Summary
Newmont Corporation's 2021 10-K filing reveals a year of mixed financial performance, with total sales reaching $12.22 billion, an increase from $11.50 billion in 2020, primarily driven by higher gold prices and increased production from the Nevada Gold Mines joint venture. However, net income attributable to stockholders significantly decreased to $1.17 billion ($1.46 per share) from $2.83 billion ($3.52 per share) in the prior year. This decline was largely due to a substantial increase in reclamation and remediation liabilities, which rose from $3.82 billion to $5.84 billion, driven by changes in estimates and the Yanacocha site operations. Despite this, the company maintained a strong liquidity position with $5.09 billion in cash, cash equivalents, and restricted cash at year-end 2021. The company also navigated significant operational changes, including the acquisition of the remaining 85.1% of GT Gold Corporation and a substantial loss on assets held for sale related to the Conga project's mill assets. The report highlights the critical audit matters of reclamation liabilities and goodwill impairment assessment, underscoring the significant judgment involved in estimating these areas. Investors should note the substantial increase in reclamation liabilities and the impact it had on profitability, as well as the ongoing scrutiny of environmental regulations.
Financial Highlights
51 data points| Revenue | $12.22B |
| R&D Expenses | $154.00M |
| Operating Expenses | $10.96B |
| Operating Income | $1.11B |
| Net Income | $1.17B |
| EPS (Basic) | $1.46 |
| EPS (Diluted) | $1.46 |
| Shares Outstanding (Basic) | 799.00M |
| Shares Outstanding (Diluted) | 801.00M |
Key Highlights
- 1Total sales increased to $12.22 billion in 2021 from $11.50 billion in 2020, indicating improved revenue generation.

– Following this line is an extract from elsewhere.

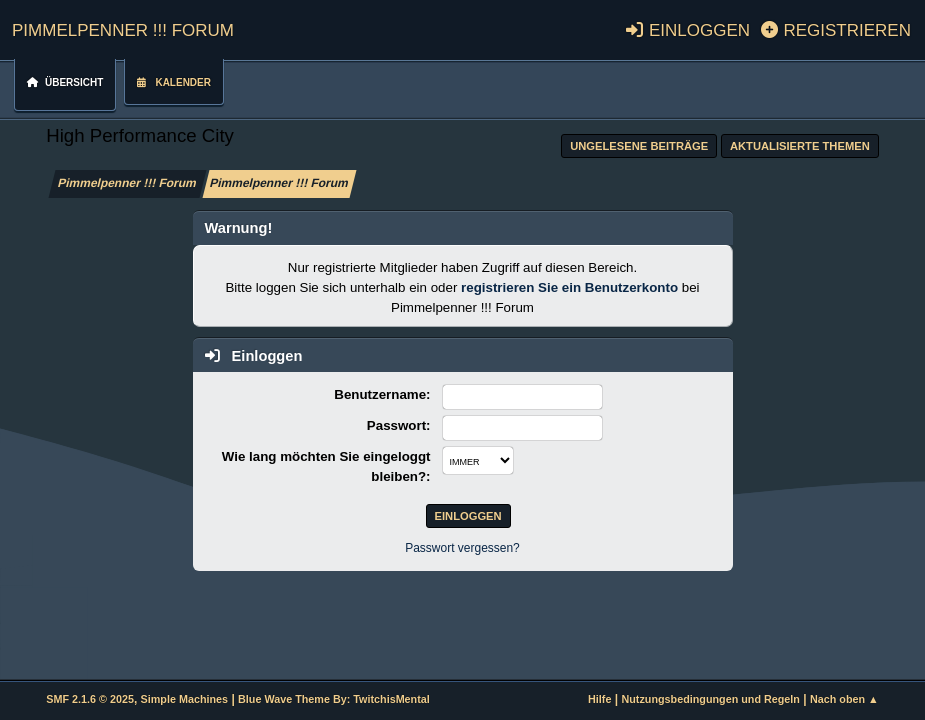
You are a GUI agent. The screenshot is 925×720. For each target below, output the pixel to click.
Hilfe (599, 699)
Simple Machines (184, 699)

- 2Net income attributable to Newmont stockholders decreased significantly to $1.17 billion in 2021 from $2.83 billion in 2020.

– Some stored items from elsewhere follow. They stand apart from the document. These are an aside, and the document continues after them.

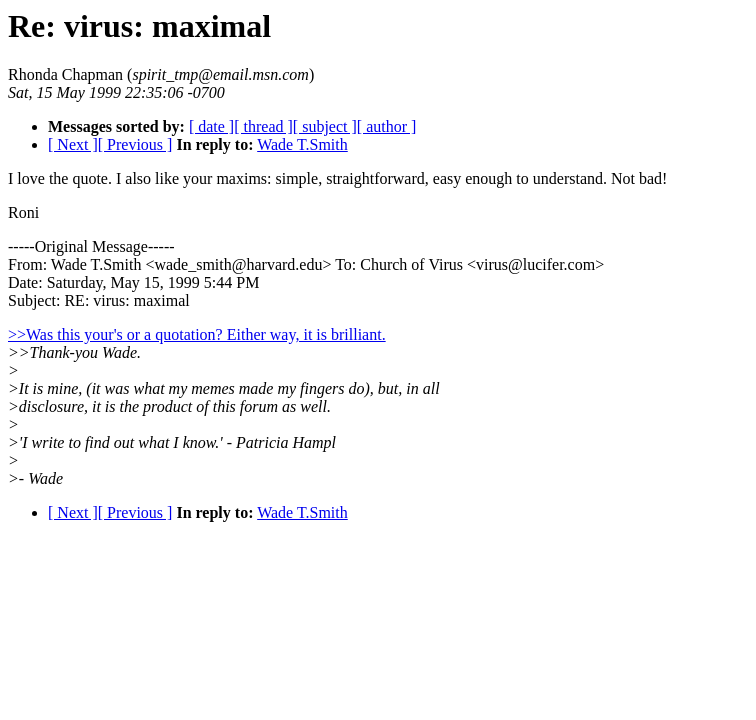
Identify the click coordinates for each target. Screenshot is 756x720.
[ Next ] (73, 144)
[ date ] (211, 126)
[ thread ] (263, 126)
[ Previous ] (135, 144)
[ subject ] (325, 126)
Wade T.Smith (302, 144)
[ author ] (387, 126)
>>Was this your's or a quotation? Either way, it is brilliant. (197, 334)
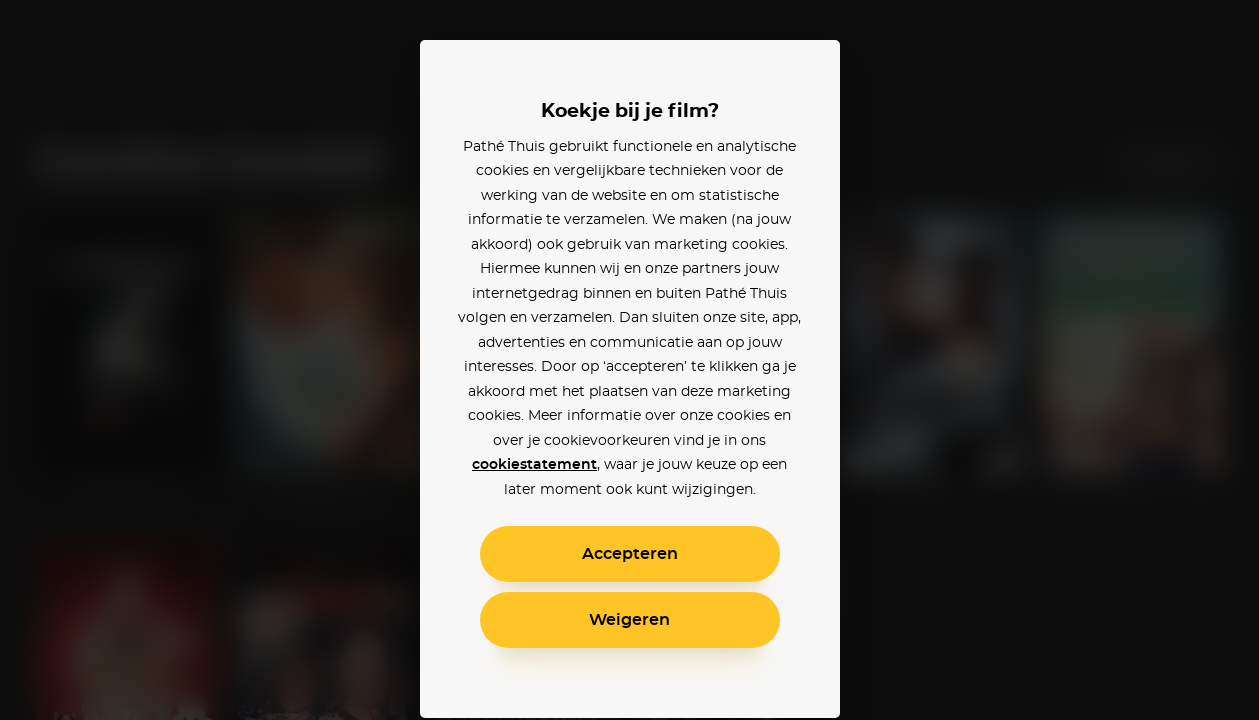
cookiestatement (534, 465)
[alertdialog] (629, 360)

- 3Reclamation and remediation liabilities saw a substantial increase, rising from $3.82 billion at the end of 2020 to $5.84 billion at the end of 2021, primarily due to updated estimates at the Yanacocha site.
- 4The company completed the acquisition of the remaining 85.1% of GT Gold Corporation for $326 million.
- 5A significant loss of $571 million was recognized on assets held for sale, specifically related to the Conga project's mill assets.
- 6Cash, cash equivalents, and restricted cash remained strong, totaling $5.09 billion at December 31, 2021.
- 7The company's goodwill remained stable at $2.77 billion, with no impairment charges recorded in 2021.